▸ How to complete this task
Restate word for word the lines beginning with the one that contains "UPDATE: Gazeta Sporturilor" and ending at the bottom of the records below, both included.

▸ Source records
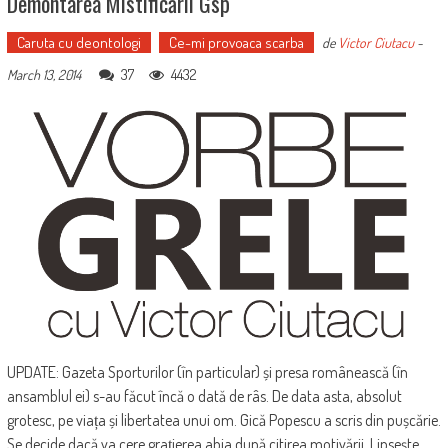
Demontarea Mistificării Gsp
Caruta cu deontologi
Ce-mi provoaca scarba
de
Victor Ciutacu
-
37
4432
March 13, 2014
UPDATE: Gazeta Sporturilor (în particular) și presa românească (în
ansamblul ei) s-au făcut încă o dată de râs. De data asta, absolut
grotesc, pe viața și libertatea unui om. Gică Popescu a scris din pușcărie.
Se decide dacă va cere grațierea abia după citirea motivării. Lipsește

▸ Expected output
UPDATE: Gazeta Sporturilor (în particular) și presa românească (în
ansamblul ei) s-au făcut încă o dată de râs. De data asta, absolut
grotesc, pe viața și libertatea unui om. Gică Popescu a scris din pușcărie.
Se decide dacă va cere grațierea abia după citirea motivării. Lipsește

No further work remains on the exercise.